Possible to include ref not visible to public in generated spec?
If I have a few JSON schema's defined in my backend not directly visible to the public, is there a way I could refer to those in my code and have the OpenApi generator somehow include the contents of it in the generated document?
/**
* @OA\Post(
* path="/api/v1/test",
* @OA\RequestBody(
* @OA\JsonContent(ref="/not/visible/to/public/body.json")
* ),
* @OA\Response(
* response=HttpCode::STATUS_NO_CONTENT,
* description="Succesfully created."
* )
* )
*/
Hmm, not really, sorry.
this would come in handy if you have larger requests/responses and want to store them outside of the controller is there any other possibility to include (json)content of external files?
@erik-re You can use the PHP classes as schema if your responses are large, it will help you to keep it isolated and manageable for large schema. For e.g
SchemaYourSchemaNameClass.php
use OpenApi\Attributes\Property;
use OpenApi\Attributes\Schema;
#[Schema()]
class SchemaYourSchemaNameClass
{
#[Property()]
public int $productId;
#[Property()]
public string $name;
}
Now you can use this for your response.
use OpenApi\Attributes\Schema;
use OpenApi\Attributes\JsonContent;
#[Response(
response: 'YourResponse',
description: 'description',
content: new JsonContent(
ref: SchemaYourSchemaNameClass::class,
)
)]
It will compile it down as follows
{
"productId": 0,
"name": "string"
}
Hi @shahrukh4,
thanks for your response. In the meantime i've implemented another approach.
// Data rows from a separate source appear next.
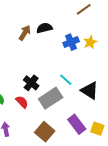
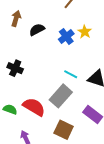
brown arrow: (25, 33) -> (16, 19), moved
black cross: (31, 83) -> (15, 68), moved
red semicircle: (22, 102) -> (34, 107), size x1.6

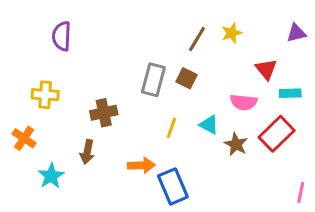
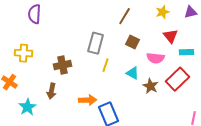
yellow star: (232, 33) -> (163, 12), moved
brown square: (186, 78) -> (133, 42), moved
yellow line: (171, 128) -> (106, 65), moved

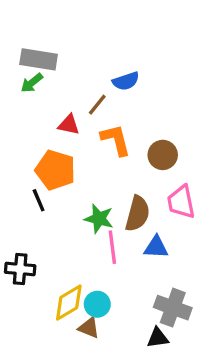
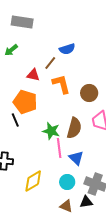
gray rectangle: (39, 59) -> (22, 22), moved
blue triangle: (156, 247) -> (76, 158), moved, turned 42
cyan circle: (97, 304) -> (67, 182), moved
brown triangle: (89, 328) -> (66, 206), moved

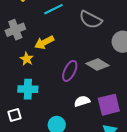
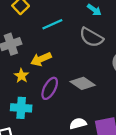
gray diamond: (97, 64) -> (83, 83), moved
purple ellipse: (70, 71) -> (50, 88), moved

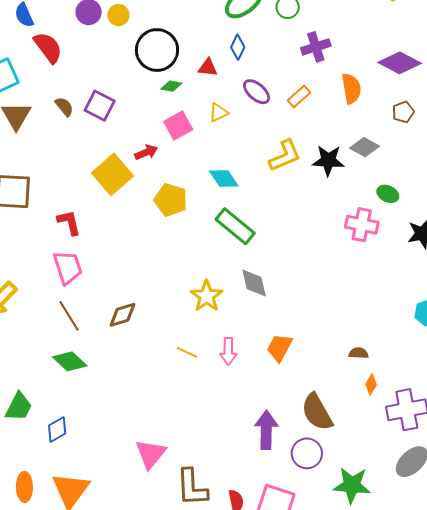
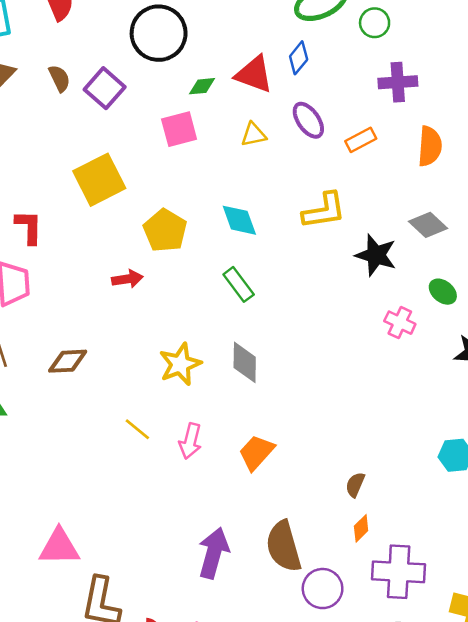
black circle: (157, 50) -> (159, 33), moved
red triangle: (208, 68) -> (254, 74), size x1.5
green diamond: (171, 86) -> (202, 86), turned -30
pink square: (178, 126) -> (179, 129), moved
red arrow: (146, 152) -> (127, 279), moved
black star: (328, 160) -> (376, 255), moved
pink cross: (362, 225) -> (400, 323), size x0.7
green rectangle: (235, 226) -> (239, 284), size x0.7
brown semicircle: (359, 353) -> (355, 485), turned -84
purple circle: (307, 453) -> (323, 589), moved
pink triangle: (151, 454) -> (59, 547), turned 36

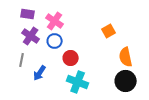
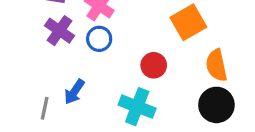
orange square: (109, 31) -> (188, 22), size x1.5
red circle: (71, 58) -> (154, 65), moved
gray line: (22, 60) -> (45, 108), moved

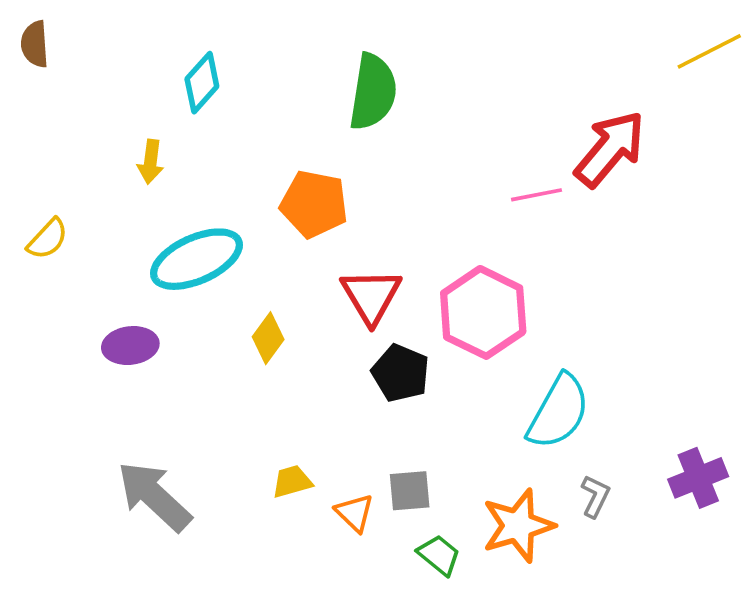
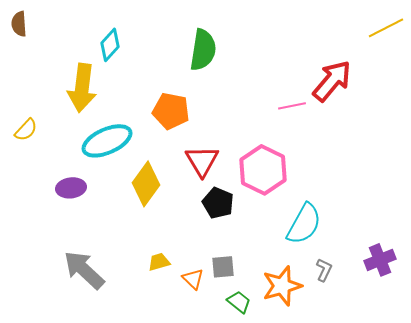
yellow arrow: (151, 162) -> (82, 88), size x2.0
yellow diamond: (268, 338) -> (146, 184), size x1.6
I save all JSON-responses as files in the laravel storage folder (filename automatically generated from the request path + response code). After the openapi.json (without examples) has been generated, a laravel command parses the openapi.json, and checks if there is a corresponding JSON-response in the storage folder. This then gets added as an example for all JSON-responses available.
You only have to add the basic information in the controller.
As the responses sometimes have hundreds of lines, you don't have to put them into the controllers. Your approach would be the more elegant way, but might take more time if you have hundreds of Classes and define each property separately.